Deu uma desastrosa entrevista e insistiu em sua inocência, até finalmente ser convencido a aceitar um acordo milionário, pago, como dizem, por sua mãe. Seria a prova de que a regra de dever antes de amor, pelo menos na reta final da vida de Elizabeth, passou a ter exceções. Mãe é mãe, com ou sem coroa.
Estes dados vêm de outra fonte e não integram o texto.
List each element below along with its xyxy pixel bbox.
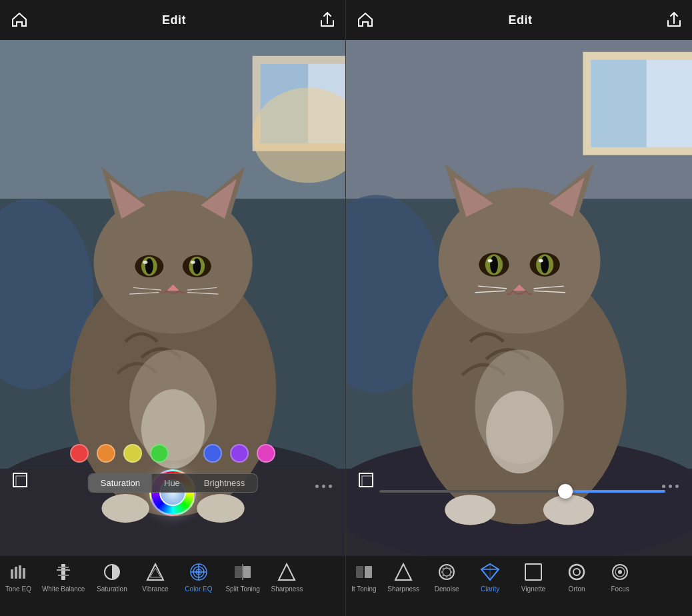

Algo que pareceu relativamente intacto ao longo das décadas foi a relação romantizada e idealizada entre Elizabeth e Philip. Os dois se conheceram quando ela tinha apenas 13 anos, e ele 18. Mas Lilibet se encantou por Philip imediatamente. Trocaram correspondência por anos e enfrentaram a resistência tanto da família como do Parlamento sobre a escolha da jovem princesa para seu marido.
No final das contas, Elizabeth 2ª se casou por amor e com o príncipe que considerava encantado. Os temperamentos dos dois eram opostos, mas se entendiam e tinham os mesmos objetivos. Philip foi o maior articulador, apoiador e parceiro da esposa, que reconheceu, anos mais tarde, quanto o marido sacrificou para poder estar ao seu lado.
Após a morte de Philip, em 2021, a imagem de Elizabeth pareceu mais fragilizada fisicamente. Mais magra, abatida e usando uma bengala para caminhar, a rainha passou então a transferir suas atividades para os herdeiros diretos, Charles e William. Em outubro de 2021, chegou a ser hospitalizada por uns dias, mas a causa nunca foi revelada.
Com a pandemia, se isolou. Passou o Natal apenas com poucos membros da Família Real. Conseguiu se manter forte até completar oficialmente o aniversário de platina, em fevereiro de 2022, mas, mesmo vacinada e isolada, acabou sendo infectada com o vírus da covid-19.
Se a princesa Diana ficou conhecida como a Princesa do Povo, é plausível reconhecer que Elizabeth 2ª é a Rainha do Mundo. E é seguro afirmar que ninguém vai tirar dela esse título.